Masuknya impor beras ini menambah besar jumlah impor beras indonesia yang sebelumnya telah dilakukan Bulog. Setiap tahun indonesia terus mengimpor beras. Jika demikian predikat importir beras terbesar akan terus dipegang. Dari statistik impor beras dunia pada tahun 2010 lalu, Indonesia berada di posisi kesembilan sebagai pengimpor beras. Bahkan menurut data UNINDO, pada periode tahun 1999-2003 Indonesia menjadi pengimpor terbesar seluruh dunia dengan volume mencapai 13,229 juta ton.
Terkait masuknya impor beras disaat kuota Bulog telah terpenuhi, Said Abdullah, Koordinator Advokasi dan Jaringan, Koalisi Rakyat untuk Kedaulatan Pangan (KRKP) kepada Beritalingkungan.com menyayangkan sekaligus mempertanyakan terjadinya hal ini. Menurutnya, menjadi pertanyaan besar ketika tugas Bulog selesai tetapi impor masih ada. Padahal tugas pengadaan beras untuk memenuhi cadangan pangan dan stabilisasi harga hanya dimandatkan kepada Bulog.
Selama ini impor beras khusus memang “sepi’ dari pengawasan. Dengan demikian membuka peluang bagi importir untuk berbuat nakal. Tahun 2007 lalu importir juga memasukkan beras untuk konsumsi hotel dan restoran hingga 185.000 ton. Selain beras ketan, beras khusus dibetes terselip beras menir padahal pada waktu itu produksi cukup.
Menurut Said, fenomena ini menunjukkan kegagalan pemerintah dalam mengontrol perdagangan beras. Semestinya pemerintah selaku regulator memiliki niat kuat dan kemampuan untuk mengendalikannya. “Pemerintah telah gagal melindungi petani dalam negeri dengan membiarkan terjadinya praktek impor dengan izin khusus karena yang menerima dampak terbesar dari situasi ini tentu saja petani indonesia sendiri,”ujarnya.
Perdagangan beras yang dilakukan oleh importir sangat rawan terjadi free rider. Izin impor sangat mungkin disalahgunakan dengan mengimpor beras untuk dilempar kepasar umum. Sementara pengawasan sangat lemah. Selama ini publik lebih banyak ditarik perhatiannya pada impor yang dilakukan bulog. Sepinya pengawasan bisa jadi pintu belakang bagi masuknya beras impor dengan label izin impor beras khusus.
Munculnya impor ini juga menunjukkan kuatnya tarik menarik kepentingan didalam pemerintah sendiri.

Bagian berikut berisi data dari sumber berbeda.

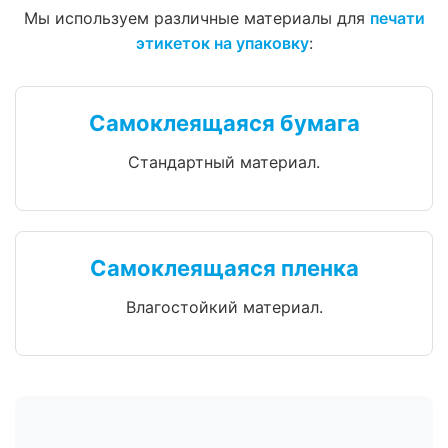
Мы используем различные материалы для
печати
этикеток на упаковку
:
Самоклеящаяся бумага
Стандартный материал.
Самоклеящаяся пленка
Влагостойкий материал.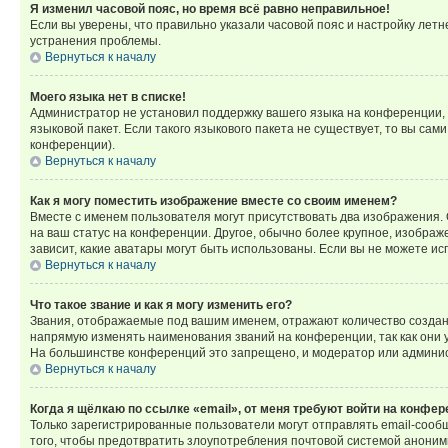
Я изменил часовой пояс, но время всё равно неправильное!
Если вы уверены, что правильно указали часовой пояс и настройку лет
устранения проблемы.
Вернуться к началу
Моего языка нет в списке!
Администратор не установил поддержку вашего языка на конференции, 
языковой пакет. Если такого языкового пакета не существует, то вы с
конференции).
Вернуться к началу
Как я могу поместить изображение вместе со своим именем?
Вместе с именем пользователя могут присутствовать два изображения. О
на ваш статус на конференции. Другое, обычно более крупное, изображе
зависит, какие аватары могут быть использованы. Если вы не можете 
Вернуться к началу
Что такое звание и как я могу изменить его?
Звания, отображаемые под вашим именем, отражают количество созда
напрямую изменять наименования званий на конференции, так как они 
На большинстве конференций это запрещено, и модератор или админис
Вернуться к началу
Когда я щёлкаю по ссылке «email», от меня требуют войти на конфе
Только зарегистрированные пользователи могут отправлять email-сооб
того, чтобы предотвратить злоупотребления почтовой системой анони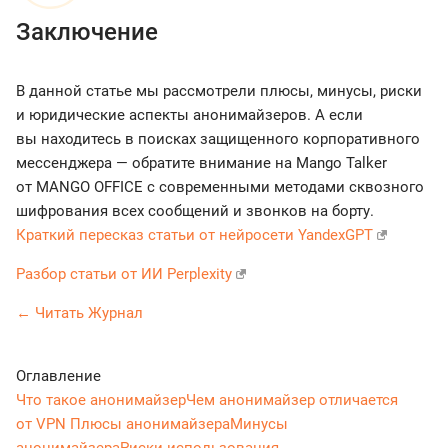
Заключение
В данной статье мы рассмотрели плюсы, минусы, риски
и юридические аспекты анонимайзеров. А если
вы находитесь в поисках защищенного корпоративного
мессенджера — обратите внимание на Mango Talker
от MANGO OFFICE с современными методами сквозного
шифрования всех сообщений и звонков на борту.
Краткий пересказ статьи от нейросети YandexGPT
Разбор статьи от ИИ Perplexity
← Читать Журнал
Оглавление
Что такое анонимайзер
Чем анонимайзер отличается
от VPN
Плюсы анонимайзера
Минусы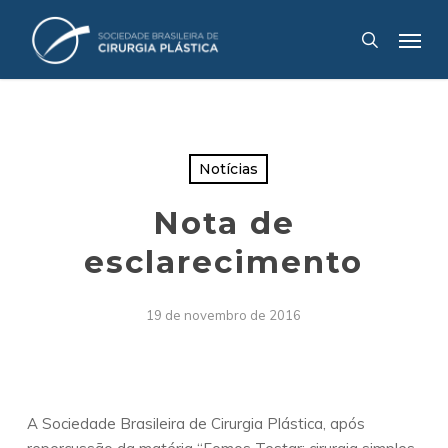
Skip
Menu
to
search
main
content
Notícias
Nota de
esclarecimento
19 de novembro de 2016
A Sociedade Brasileira de Cirurgia Plástica, após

Hal ini diindikasikan dengan saling lempar tanggung jawab antara Kementerian Pertanian dan Kementrian Perdagangan.
Dalam pernyataannya seperti yang dilansir sejumlah media, Kementerian Pertanian menyatakan bahwa izin impor dikeluarkan oleh Kementerian Perdagangan setelah ada rekomendasi. Dalam realisasinya Kementerian Perdagangan yang melakukan pengawasan. Sementara Kementerian Perdagangan menyatakan bahwa secara teknis ketentuan impor beras khusus (jenis dan jumlah) diatur oleh Kementerian Pertanian.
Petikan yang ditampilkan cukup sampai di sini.